Le travail fait l’objet d’une législation qui prend ses racines dans le contrat de travail. Dérivé du latin contrahere (rassembler, réunir, conclure), le contrat est une « espèce de convention ayant pour objet de créer une obligation ou de transférer la propriété », il est aussi « parfois synonyme de convention : en ce sens et en tant que manifestation d’autonomie de la volonté individuelle s’opposant traditionnellement à ―loi― et ―jugement― ».127 De ce modèle qui institue un rapport d’échange dans les relations de travail, est né un mouvement général de « contractualisation » qui, non seulement touche la sphère du travail, mais de nombreux champs de la vie sociale.128

En adoptant le prisme du contrat de travail, nous tenterons de comprendre comment la santé et le travail ont noué, en France, des liens étroits, tant d’un point de vue symbolique que pratique. Ces deux mondes semblent désormais intimement liés par un jeu de droits et d’obligations qui lient dans un rapport triangulaire l’État, ses travailleurs et ses médecins. Il ne nous semble pas possible, aujourd’hui, de penser la profession médicale sans tenir compte de la façon dont ses membres sont convoqués dans la régulation des rapports de travail. Des membres qui, eux-mêmes, peinent aujourd’hui à se situer en tant que travailleurs, indépendants dans leurs actes, souvent aussi dans leurs statuts, mais liés par des conventions à des tutelles qui limitent et contrôlent leur responsabilité, et face à des usagers qui, à travers leur médecin, s’adressent aussi à un service public.
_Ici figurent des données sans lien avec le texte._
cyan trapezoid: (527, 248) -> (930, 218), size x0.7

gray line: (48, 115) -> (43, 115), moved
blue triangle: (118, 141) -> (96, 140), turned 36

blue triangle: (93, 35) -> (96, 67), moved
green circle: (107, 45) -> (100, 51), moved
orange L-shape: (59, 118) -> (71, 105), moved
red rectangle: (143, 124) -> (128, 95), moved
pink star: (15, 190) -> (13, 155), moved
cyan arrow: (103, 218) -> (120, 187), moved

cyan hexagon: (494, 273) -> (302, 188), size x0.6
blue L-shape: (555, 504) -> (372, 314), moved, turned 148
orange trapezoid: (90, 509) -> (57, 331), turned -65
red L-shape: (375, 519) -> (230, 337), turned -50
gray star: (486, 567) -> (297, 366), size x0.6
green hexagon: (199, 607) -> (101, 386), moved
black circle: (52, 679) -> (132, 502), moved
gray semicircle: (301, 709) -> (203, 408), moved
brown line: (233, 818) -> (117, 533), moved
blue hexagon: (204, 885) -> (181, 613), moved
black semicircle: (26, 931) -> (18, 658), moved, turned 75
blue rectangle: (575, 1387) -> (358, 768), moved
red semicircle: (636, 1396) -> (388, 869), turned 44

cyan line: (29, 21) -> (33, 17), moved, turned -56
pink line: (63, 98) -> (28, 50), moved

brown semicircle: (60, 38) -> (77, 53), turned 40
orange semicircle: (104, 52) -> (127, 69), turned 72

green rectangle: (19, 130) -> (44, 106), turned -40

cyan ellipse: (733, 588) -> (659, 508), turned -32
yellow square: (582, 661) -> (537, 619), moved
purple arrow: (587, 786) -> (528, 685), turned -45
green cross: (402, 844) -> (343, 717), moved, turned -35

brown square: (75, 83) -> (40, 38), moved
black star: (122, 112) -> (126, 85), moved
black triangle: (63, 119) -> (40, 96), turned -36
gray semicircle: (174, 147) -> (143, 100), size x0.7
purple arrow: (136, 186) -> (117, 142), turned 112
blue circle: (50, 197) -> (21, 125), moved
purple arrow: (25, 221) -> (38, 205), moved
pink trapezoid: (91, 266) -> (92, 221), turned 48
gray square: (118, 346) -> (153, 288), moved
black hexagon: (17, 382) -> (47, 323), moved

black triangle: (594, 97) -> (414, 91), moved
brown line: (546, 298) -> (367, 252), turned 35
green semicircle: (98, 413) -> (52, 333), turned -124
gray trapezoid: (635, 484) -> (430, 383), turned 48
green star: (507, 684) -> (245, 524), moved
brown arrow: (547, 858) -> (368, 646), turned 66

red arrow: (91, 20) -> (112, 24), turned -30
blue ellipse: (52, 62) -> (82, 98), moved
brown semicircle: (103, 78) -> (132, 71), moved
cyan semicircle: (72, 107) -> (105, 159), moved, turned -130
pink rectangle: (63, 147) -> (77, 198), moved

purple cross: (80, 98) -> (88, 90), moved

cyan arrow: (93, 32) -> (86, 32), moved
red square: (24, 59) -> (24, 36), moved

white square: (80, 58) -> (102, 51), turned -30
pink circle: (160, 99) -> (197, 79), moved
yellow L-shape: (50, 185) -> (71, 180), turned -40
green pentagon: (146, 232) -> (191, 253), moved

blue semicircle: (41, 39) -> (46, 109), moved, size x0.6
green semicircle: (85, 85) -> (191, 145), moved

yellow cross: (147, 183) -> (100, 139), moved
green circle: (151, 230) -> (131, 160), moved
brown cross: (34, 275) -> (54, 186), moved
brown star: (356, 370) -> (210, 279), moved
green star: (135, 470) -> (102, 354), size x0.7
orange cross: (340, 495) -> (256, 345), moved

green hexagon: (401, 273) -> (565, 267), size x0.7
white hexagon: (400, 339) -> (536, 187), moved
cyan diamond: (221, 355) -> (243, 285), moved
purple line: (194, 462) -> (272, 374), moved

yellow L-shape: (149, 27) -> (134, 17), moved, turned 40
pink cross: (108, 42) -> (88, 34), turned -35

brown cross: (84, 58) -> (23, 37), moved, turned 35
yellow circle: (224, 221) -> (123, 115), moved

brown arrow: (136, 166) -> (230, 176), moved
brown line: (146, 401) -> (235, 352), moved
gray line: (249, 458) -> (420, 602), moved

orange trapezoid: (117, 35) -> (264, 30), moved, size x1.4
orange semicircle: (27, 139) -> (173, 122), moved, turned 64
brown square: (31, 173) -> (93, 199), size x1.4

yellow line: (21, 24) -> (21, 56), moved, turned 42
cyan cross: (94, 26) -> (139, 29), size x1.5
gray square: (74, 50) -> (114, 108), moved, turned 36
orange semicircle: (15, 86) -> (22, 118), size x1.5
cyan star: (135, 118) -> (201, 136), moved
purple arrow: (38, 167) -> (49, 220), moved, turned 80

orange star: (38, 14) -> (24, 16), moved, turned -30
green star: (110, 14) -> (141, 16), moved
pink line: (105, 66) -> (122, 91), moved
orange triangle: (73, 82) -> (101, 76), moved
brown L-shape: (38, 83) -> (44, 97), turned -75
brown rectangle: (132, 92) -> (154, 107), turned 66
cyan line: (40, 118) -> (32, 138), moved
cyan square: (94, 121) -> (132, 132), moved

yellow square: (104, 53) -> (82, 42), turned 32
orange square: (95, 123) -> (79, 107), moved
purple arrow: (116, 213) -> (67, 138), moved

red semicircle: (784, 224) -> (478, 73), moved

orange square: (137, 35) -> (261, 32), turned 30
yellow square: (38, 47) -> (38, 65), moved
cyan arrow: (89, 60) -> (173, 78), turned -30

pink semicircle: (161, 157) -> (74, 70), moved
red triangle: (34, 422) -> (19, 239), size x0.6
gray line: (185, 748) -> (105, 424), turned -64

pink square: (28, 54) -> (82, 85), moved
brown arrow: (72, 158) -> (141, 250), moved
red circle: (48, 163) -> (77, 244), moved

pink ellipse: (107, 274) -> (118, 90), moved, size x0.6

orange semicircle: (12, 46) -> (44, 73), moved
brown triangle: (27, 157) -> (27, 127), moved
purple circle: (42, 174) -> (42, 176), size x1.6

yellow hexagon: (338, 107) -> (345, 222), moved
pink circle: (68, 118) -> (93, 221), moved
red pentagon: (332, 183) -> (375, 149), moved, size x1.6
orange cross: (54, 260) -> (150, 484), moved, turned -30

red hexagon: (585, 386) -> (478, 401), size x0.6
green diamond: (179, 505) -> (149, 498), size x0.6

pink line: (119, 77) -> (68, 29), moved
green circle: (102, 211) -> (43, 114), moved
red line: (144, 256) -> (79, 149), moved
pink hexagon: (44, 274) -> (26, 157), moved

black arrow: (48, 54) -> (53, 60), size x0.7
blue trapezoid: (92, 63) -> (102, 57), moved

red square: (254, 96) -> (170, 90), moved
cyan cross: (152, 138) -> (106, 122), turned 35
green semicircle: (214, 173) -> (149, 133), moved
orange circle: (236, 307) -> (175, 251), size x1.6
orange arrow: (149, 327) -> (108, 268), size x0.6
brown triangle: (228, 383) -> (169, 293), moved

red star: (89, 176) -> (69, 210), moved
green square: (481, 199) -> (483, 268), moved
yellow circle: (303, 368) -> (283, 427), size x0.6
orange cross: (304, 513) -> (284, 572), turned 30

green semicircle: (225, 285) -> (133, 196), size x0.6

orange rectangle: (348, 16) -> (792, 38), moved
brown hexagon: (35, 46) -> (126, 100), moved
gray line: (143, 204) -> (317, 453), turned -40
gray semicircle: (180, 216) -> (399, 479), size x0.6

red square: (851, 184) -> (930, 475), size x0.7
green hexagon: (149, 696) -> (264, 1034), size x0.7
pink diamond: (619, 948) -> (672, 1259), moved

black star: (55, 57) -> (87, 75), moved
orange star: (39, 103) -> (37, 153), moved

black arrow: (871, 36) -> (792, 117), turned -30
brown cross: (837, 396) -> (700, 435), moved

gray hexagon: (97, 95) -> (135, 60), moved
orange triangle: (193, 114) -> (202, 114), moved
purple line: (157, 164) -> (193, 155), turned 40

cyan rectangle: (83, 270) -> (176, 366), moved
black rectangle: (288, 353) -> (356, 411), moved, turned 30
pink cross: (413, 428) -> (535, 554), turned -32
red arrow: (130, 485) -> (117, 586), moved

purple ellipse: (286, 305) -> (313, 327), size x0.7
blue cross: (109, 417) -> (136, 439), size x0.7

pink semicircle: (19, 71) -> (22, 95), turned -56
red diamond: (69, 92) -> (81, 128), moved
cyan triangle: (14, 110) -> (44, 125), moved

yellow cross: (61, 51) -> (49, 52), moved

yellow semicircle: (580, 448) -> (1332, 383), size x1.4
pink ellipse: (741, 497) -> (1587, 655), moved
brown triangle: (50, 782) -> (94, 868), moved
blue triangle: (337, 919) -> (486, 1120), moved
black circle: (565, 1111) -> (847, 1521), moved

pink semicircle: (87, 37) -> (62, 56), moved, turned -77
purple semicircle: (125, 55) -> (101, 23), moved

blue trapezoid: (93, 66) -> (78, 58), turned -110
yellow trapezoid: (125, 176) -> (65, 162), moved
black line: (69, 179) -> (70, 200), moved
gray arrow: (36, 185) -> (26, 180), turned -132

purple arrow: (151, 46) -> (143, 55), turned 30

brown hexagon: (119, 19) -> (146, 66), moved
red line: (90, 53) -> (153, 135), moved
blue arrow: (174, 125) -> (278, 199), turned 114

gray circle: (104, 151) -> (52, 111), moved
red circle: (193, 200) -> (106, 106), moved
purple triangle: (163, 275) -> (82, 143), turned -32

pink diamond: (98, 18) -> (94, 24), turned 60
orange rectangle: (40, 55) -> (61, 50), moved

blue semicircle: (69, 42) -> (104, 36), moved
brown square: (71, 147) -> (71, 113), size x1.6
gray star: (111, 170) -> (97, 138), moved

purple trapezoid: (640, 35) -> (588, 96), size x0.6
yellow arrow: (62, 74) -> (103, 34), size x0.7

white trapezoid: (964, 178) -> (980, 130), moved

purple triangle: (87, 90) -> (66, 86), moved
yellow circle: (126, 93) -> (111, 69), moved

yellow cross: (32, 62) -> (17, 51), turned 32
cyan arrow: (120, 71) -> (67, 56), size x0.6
Nous partirons, ici, du concept de subordination dans le travail. Cette notion présente l’intérêt d’avoir contribué à définir le salariat, mais surtout les conditions selon lesquelles un travailleur pourrait accéder à une médecine alors qualifiée de sociale, parce que gratuite. La mise en œuvre de ce concept permet de sortir la médecine de son cadre scientifique ou proprement soignant. Les fils qui lient travail et santé tissent une trame complexe que nous ne démêlerons pas ici mais que l’on peut tenter de caractériser à partir de deux points de vue : celui du droit, et tout particulièrement du droit social, et celui de la profession médicale, à travers ce qu’en disent ses membres et ses organisations professionnelles.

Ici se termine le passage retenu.